Support multiple isolation levels for jobs - none, cgroups, docker, microVM, VM, instance
Everyone can contribute. Help move this issue forward while earning points, leveling up and collecting rewards.
Description
GitLab Runner has examples for different executors. We provide examples for Shell, Docker, Docker Machine, Docker Autoscaler, Instance, Kubernetes, SSH, Parallels, VirtualBox executors. For custom executors, we provide examples for libvirt and LXD. With Pluggable gRPC executors blueprint (gitlab-com/content-sites/handbook!15068 - closed) , we are proposing to make all executors as pluggable gRPC executors. This provides extensibility and will supercede custom executors.
MicroVMs provide stronger isolation and security boundary as compared to a container and are lighter than a full-blown VM. There are many powerful microVM technologies which are can be integrated in Kubernetes through Kata Containers.
However, there should be a way to run CI jobs in GitLab on a microVM without needing Kubernetes. Not to mention that here are always some customers who just cannot/will not adopt Kubernetes.
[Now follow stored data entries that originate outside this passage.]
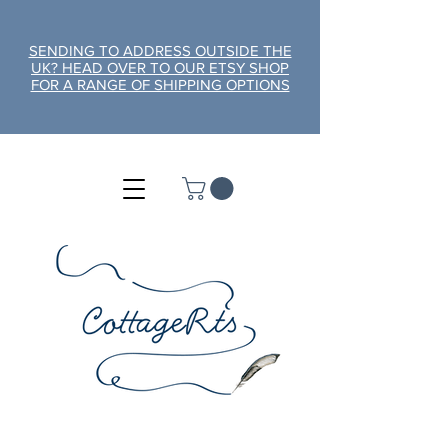
SENDING TO ADDRESS OUTSIDE THE
UK? HEAD OVER TO OUR ETSY SHOP
FOR A RANGE OF SHIPPING OPTIONS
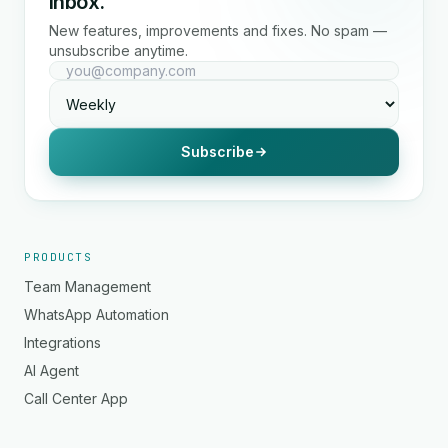
inbox.
New features, improvements and fixes. No spam —
unsubscribe anytime.
Subscribe
PRODUCTS
Team Management
WhatsApp Automation
Integrations
AI Agent
Call Center App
Managing Kubernetes is not easy due to operational and maintenance complexity. Managing microVMs(e.g. firecracker) is not easy due to operational and maintenance complexity. Expecting customers to combine the two through Kata Containers to be able to run CI jobs in microVMs(for better isolation and security) is, in all likelihood, a tall task. Thus, we(GitLab) should provide them more first-class support for microVMs (without needing Kubernetes).
The idea is that the user should have a range of isolation levels that can be applied to jobs -
- none
-
cgroups - see Add slot-based cgroup support for Docker executor (gitlab-runner!5870 - merged) • Joe Burnett • 18.6. We can use the "slot" concept to keep jobs from consuming each other's resource, even when they inherently "trust" each other. No container boundary necessary, this can work with the
instanceexecutor too. -
containers - such as
dockeranddocker+autoscaler - nested VMs - could be micro VMs or actual VMs on a dedicated instance.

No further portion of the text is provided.